Explanations abound for the Black-White test score gap
Over the years it has been widely reported that a gap persists in standardized test scores between various groups of students. Students from low-income communities tend not to do as well as wealthy students, girls do not perform as well as boys, and students of color do not score as highly as White students.
The gap that spurs the most discussion, however, is the one between Black and White students.
These discussions are likely to heat up now that President Bush’s No Child Left Behind Act is requiring states to set and meet goals around improved student test scores, with a clear emphasis on closing the gap in performance between students of color and White students.
But many people, from parents to policymakers, are concerned about how to eliminate the persistent gap in test scores between Black and White students.
A veteran Philadelphia third grade teacher put it this way: "I have had White and Black children that have comparable backgrounds and their work in the classroom is the same, but the White children do better on the tests. I don’t know why."
While most people have discounted the once popular but blatantly racist claims of racial differences in intelligence, many are still seeking ways to explain the persistent gaps. Can the answer be found in the tests themselves or in the schools? Is it the level of wealth that makes the difference in test scores, or are certain cultural attitudes to blame?
Are tests biased?
Christopher Jencks, who in 1998 co-edited The Black-White Test Score Gap with Meredith Phillips, argues that the content of tests can be biased in favor of one group over another.
For example, despite higher grade point averages, girls tend not to do as well on multiple-choice tests as boys. Nevertheless, standardized tests use this testing format almost exclusively.

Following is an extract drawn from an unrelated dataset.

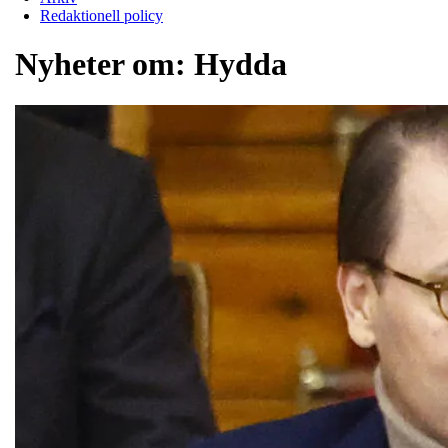
Redaktionell policy
Nyheter om:
Hydda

Similarly, multiple-choice tests like the SAT-9 and the TerraNova are norm-referenced and have an inherent bias towards mainstream or "middle class" culture. Scored to resemble a bell curve, norm-referenced tests ensure that 50 percent of the test-takers will score somewhere below average.
Test items on which non-mainstream students score well tend to disappear on the final versions of these tests, making these students likely to get the lowest scores. Standardized test questions, according to educator Deborah Meier in her new book In Schools We Trust, are "necessarily steeped in prior cultural assumptions — norms — that favor some kids over others. If all testees responded the same way, the question would be a bad item."
Harold Berlak of the Applied Research Center agrees. To him, the problem with standardized tests is much bigger than identifying which individual test items are racially or culturally biased. He believes that the biases are much more far-reaching, extending to the way the tests are constructed, administered, and used as a measure of accountability.
Another influential perspective on the test score gap between Blacks and Whites comes from those who argue that much of the gap can be attributed to the cultural attitudes that many Black students bring with them to school.
Anthropologists John Ogbu and Signithia Fordham have been the most vocal proponents of this view. Together they have popularized the phrase "acting White," a derogatory term they claim that Black students apply to other Black students who are academically successful. According to Ogbu and Fordham, it is this type of peer pressure that keeps many Black students from striving for academic excellence.
While Ogbu’s earlier work focused on low-income, urban Black students, his most recent study claims to find the same "oppositional" attitudes in affluent Black communities as well.
"What amazed me is that these kids who come from homes of doctors and lawyers are not thinking like their parents; they don’t know how their parents made it," Ogbu said in a New York Times interview. "They are looking at rappers in ghettos as their role models, they are looking at entertainers."
Several studies show that in the 1970s and most of the 1980s, the test score gap between White and Black students and between poor and non-poor students was significantly reduced. Since then, however, the gap has been getting wider.
Some propose that the resegregation of schools in the past several years is part of the problem. A recent study by Harvard’s Civil Rights Project finds that Black students are more likely found in racially segregated schools now than they were three decades ago. Civil rights groups such as the NAACP see dire consequences from this trend, as predominantly Black schools are very likely to suffer from poor funding and resources.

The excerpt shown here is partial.